I have the honor of enclosing you the substance of propositions which have been made from London to the Farmers General of this country, to furnish them with the tobacco of Virginia and Maryland, which propositions were procured for me by the Marquis de la Fayette. I take the liberty of troubling you with them, on a supposition that it may be possible to have this article furnished from those two States to this country, immediately, without its passing through the entrepot of London, and the returns for it being made, of course, in London merchandise. Twenty thousand hogsheads of tobacco a year, delivered here in exchange for the produce and manufactures of this country, many of which are as good, some better, and most of them cheaper than in England, would establish a rivalship for our commerce, which would have happy effects in all the three countries. Whether this end will be best effected by giving out these propositions to our merchants, and exciting them to become candidates with the Farmers General for this contract, or by any other means, your Excellency will best judge on the spot.

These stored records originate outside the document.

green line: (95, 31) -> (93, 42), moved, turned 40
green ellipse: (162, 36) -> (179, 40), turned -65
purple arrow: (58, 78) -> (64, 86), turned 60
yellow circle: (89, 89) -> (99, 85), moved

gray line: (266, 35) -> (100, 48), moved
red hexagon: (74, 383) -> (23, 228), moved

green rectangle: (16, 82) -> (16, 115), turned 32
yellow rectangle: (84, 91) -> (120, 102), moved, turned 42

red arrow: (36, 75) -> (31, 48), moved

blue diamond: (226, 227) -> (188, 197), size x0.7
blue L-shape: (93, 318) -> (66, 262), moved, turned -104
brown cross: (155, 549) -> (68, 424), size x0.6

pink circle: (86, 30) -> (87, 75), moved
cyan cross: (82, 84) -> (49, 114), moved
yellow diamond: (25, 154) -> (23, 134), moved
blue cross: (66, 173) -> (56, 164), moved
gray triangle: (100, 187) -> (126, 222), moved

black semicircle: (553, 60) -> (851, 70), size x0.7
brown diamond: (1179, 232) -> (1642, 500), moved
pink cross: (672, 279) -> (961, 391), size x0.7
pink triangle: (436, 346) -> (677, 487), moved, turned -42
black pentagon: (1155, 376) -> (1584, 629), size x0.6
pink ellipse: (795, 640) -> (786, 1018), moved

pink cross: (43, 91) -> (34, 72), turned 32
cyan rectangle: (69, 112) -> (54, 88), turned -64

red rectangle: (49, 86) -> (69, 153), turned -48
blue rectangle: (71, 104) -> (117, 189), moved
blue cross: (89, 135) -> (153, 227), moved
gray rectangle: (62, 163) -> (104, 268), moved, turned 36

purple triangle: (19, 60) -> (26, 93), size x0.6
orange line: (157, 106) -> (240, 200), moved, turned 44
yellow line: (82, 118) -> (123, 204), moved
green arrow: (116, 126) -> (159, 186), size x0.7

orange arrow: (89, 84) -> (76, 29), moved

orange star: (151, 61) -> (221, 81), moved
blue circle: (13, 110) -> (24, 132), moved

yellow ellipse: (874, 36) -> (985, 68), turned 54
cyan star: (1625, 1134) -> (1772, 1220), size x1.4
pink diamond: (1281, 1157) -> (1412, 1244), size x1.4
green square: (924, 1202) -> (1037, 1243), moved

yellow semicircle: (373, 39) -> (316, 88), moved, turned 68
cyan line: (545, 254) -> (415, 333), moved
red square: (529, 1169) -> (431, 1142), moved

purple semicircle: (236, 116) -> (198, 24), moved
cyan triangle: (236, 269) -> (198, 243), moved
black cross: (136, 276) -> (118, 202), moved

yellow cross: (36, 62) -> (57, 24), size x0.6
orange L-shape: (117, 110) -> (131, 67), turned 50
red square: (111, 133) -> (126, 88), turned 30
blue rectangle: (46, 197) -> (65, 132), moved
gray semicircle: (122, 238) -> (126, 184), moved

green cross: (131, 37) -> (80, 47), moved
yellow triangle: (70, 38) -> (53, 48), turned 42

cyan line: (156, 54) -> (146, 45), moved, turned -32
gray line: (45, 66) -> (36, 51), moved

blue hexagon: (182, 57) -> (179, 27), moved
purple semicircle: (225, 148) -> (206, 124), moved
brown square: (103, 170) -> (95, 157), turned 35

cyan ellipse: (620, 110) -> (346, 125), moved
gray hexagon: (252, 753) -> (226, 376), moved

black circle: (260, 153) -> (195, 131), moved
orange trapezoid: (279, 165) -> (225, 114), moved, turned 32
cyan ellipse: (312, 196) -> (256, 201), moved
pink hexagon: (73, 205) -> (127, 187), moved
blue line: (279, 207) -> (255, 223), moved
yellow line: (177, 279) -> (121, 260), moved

I have the honor to be, with sentiments of due respect, your Excellency’s most obedient
and most humble servant,
P.S. I have written on the last subject to the Governor of Maryland also.
LETTER LXIV.—TO COLONEL MONROE, June 17, 1785
TO COLONEL MONROE.
Paris, June 17, 1785.
I received three days ago your favor of April the 12th. You therein speak of a former letter to me, but it has not come to hand, nor any other of later date than the 14th of December. My last to you was of the 11th of May, by Mr. Adams, who went in the packet of that month. These conveyances are now becoming deranged. We have had expectations of their coming to Havre, which would infinitely facilitate the communication between Paris and Congress; but their deliberations on the subject seem to be taking another turn. They complain of the expense, and that their commerce with us is too small to justify it. They therefore talk of sending a packet every six weeks only. The present one, therefore, which should have sailed about this time, will not sail till the 1st of July. However, the whole matter is as yet undecided. I have hopes that when Mr. St. John arrives from New York, he will get them replaced on their monthly system. By the bye, what is the meaning of a very angry resolution of Congress on his subject? I have it not by me, and therefore cannot cite it by date, but you will remember it, and oblige me by explaining its foundation. This will be handed you by Mr. Otto, who comes to America as Charge, des Affaires, in the room of Mr. Marbois, promoted to the Intendancy of Hispaniola, which office is next to that of Governor. He becomes the head of the civil, as the Governor is of the military department.